12 Ocak 1920’de açılan son Osmanlı Meclisi, 28 Ocak 1920’de kabul ettiği Ahd-i Millî veya Peymânı Millî olarak da tanımlanan Misâk-ı Millî Beyannânmesi, Erzurum ve Sivas Kongrelerindeki esasa uygun olarak hazırlanmıştı. Misâk-ı Millî’nin maddeleri ise şöyledir:

  1. Osmanlı Devleti’nin sadece Arap çoğunluğunun yaşadığı, 30 Ekim 1918 tarihli Mütarekenin imzalanması sırasında işgal altında kalan kısımlarının mukadderatı ahalisinin serbestçe vereceği oylara göre belirleneceğinden adı geçen Mütareke hattının içinde ve dışında dinen, ırken, emelen birleşmiş, karşılıklı sevgi ve fedakârlık hisleriyle dolu, örfî ve içtimaî haklarıyla mahallî şartlara tamamen riayetkâr Osmanlı-İslâm ekseriyetiyle meskûn bulunan kısımların tamamı hakikaten ve hükmen hiçbir sebeple ayrılma kabul etmez bir bütündür. 
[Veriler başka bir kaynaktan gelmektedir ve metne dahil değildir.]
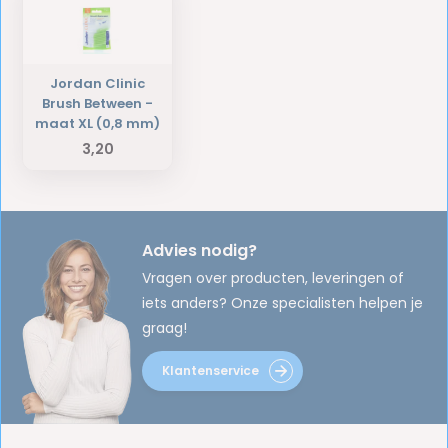
Jordan Clinic
Brush Between -
maat XL (0,8 mm)
3,20
Advies nodig?
Vragen over producten, leveringen of
iets anders? Onze specialisten helpen je
graag!
Klantenservice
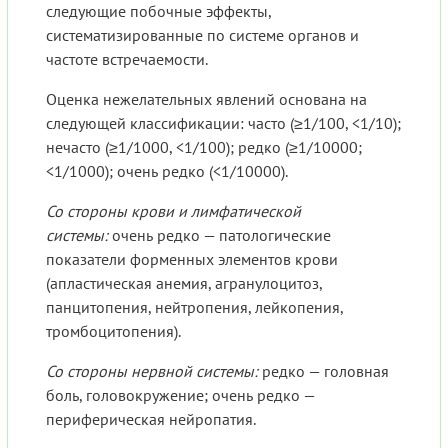
следующие побочные эффекты,
систематизированные по системе органов и
частоте встречаемости.
Оценка нежелательных явлений основана на
следующей классификации: часто (≥1/100, <1/10);
нечасто (≥1/1000, <1/100); редко (≥1/10000;
<1/1000); очень редко (<1/10000).
Со стороны крови и лимфатической
системы:
очень редко — патологические
показатели форменных элементов крови
(апластическая анемия, агранулоцитоз,
панцитопения, нейтропения, лейкопения,
тромбоцитопения).
Со стороны нервной системы:
редко — головная
боль, головокружение; очень редко —
периферическая нейропатия.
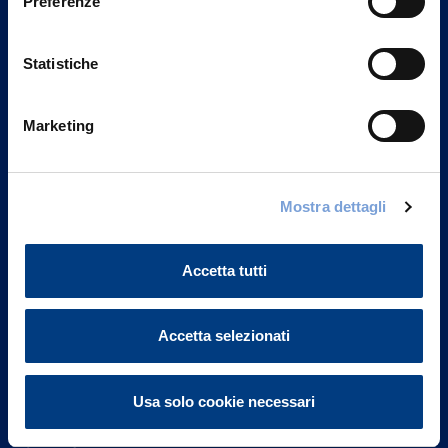
Preferenze
Statistiche
Marketing
Vittoria Assicurazioni S.p.A.
Mostra dettagli
Via Ignazio Gardella, 2
20149 Milano
Part. IVA 01329510158
Accetta tutti
FAQ
Accetta selezionati
Governance
Usa solo cookie necessari
Investor Relations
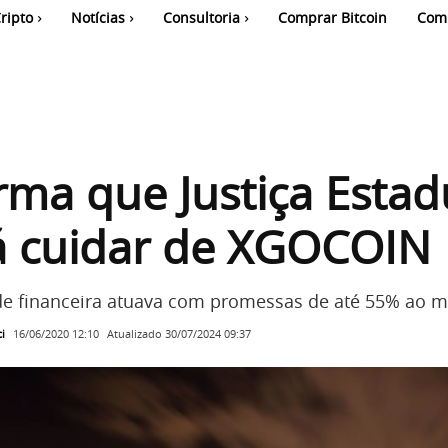
ripto
Notícias
Consultoria
Comprar Bitcoin
Com
irma que Justiça Estad
á cuidar de XGOCOIN
de financeira atuava com promessas de até 55% ao m
i
Atualizado
30/07/2024 09:37
16/06/2020 12:10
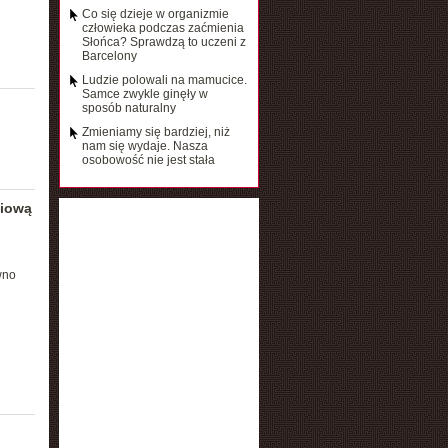
Co się dzieje w organizmie
człowieka podczas zaćmienia
Słońca? Sprawdzą to uczeni z
Barcelony
Ludzie polowali na mamucice.
Samce zwykle ginęły w
sposób naturalny
Zmieniamy się bardziej, niż
nam się wydaje. Nasza
osobowość nie jest stała
diową
wno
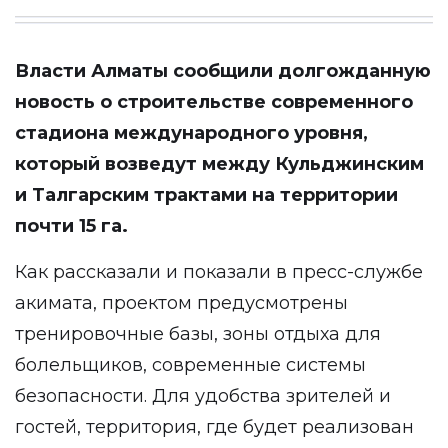
Власти Алматы сообщили долгожданную
новость о строительстве современного
стадиона международного уровня,
который возведут между Кульджинским
и Талгарским трактами на территории
почти 15 га.
Как рассказали и
показали
в пресс-службе
акимата, проектом предусмотрены
тренировочные базы, зоны отдыха для
болельщиков, современные системы
безопасности. Для удобства зрителей и
гостей, территория, где будет реализован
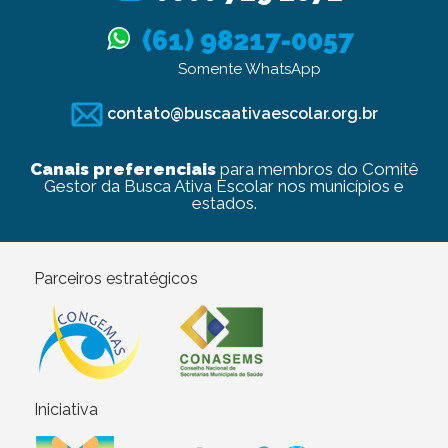
(61) 98217-0057
Somente WhatsApp
contato@buscaativaescolar.org.br
Canais preferenciais
para membros do Comitê
Gestor da Busca Ativa Escolar nos municípios e
estados.
Parceiros estratégicos
Iniciativa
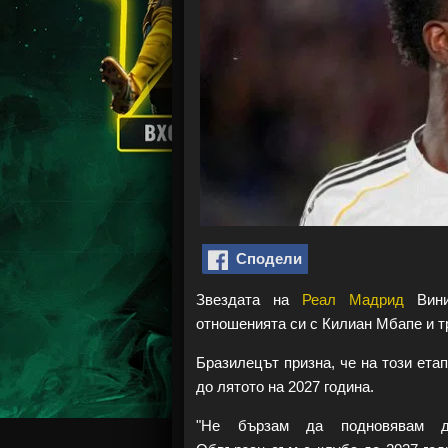
Сподели
Звездата на
Реал Мадрид
Вини
отношенията си с Килиан Мбапе и тр
Бразилецът призна, че на този етап
до лятото на 2027 година.
"Не бързам да подновявам до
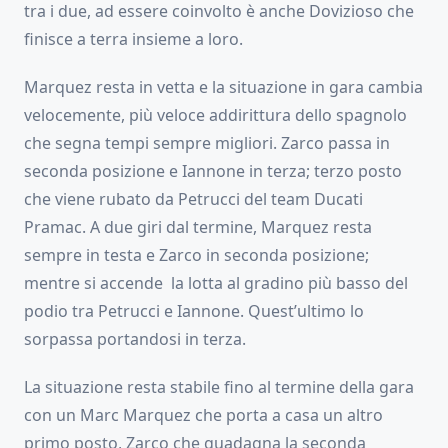
tra i due, ad essere coinvolto è anche Dovizioso che
finisce a terra insieme a loro.
Marquez resta in vetta e la situazione in gara cambia
velocemente, più veloce addirittura dello spagnolo
che segna tempi sempre migliori. Zarco passa in
seconda posizione e Iannone in terza; terzo posto
che viene rubato da Petrucci del team Ducati
Pramac. A due giri dal termine, Marquez resta
sempre in testa e Zarco in seconda posizione;
mentre si accende la lotta al gradino più basso del
podio tra Petrucci e Iannone. Quest’ultimo lo
sorpassa portandosi in terza.
La situazione resta stabile fino al termine della gara
con un Marc Marquez che porta a casa un altro
primo posto, Zarco che guadagna la seconda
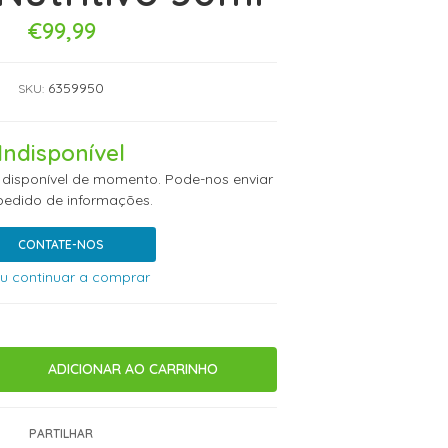
€99,99
6359950
SKU:
Indisponível
 disponível de momento. Pode-nos enviar
edido de informações.
CONTATE-NOS
u continuar a comprar
PARTILHAR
  2. Ahalisi ilk serbest kaldığı zamanda genel oylarıyla anavatana katılmış olan Elviye-i Selâse (Kars, Ardahan, Batum) için gerektiğinde tekrar genel oya başvurulmasını kabul ederiz. 
  3. Trakya barışına bağlanan Batı Trakya’nın hukukî durumunun tespiti de orada yaşayanların serbestçe beyan edecekleri oylara göre belirlenmelidir. 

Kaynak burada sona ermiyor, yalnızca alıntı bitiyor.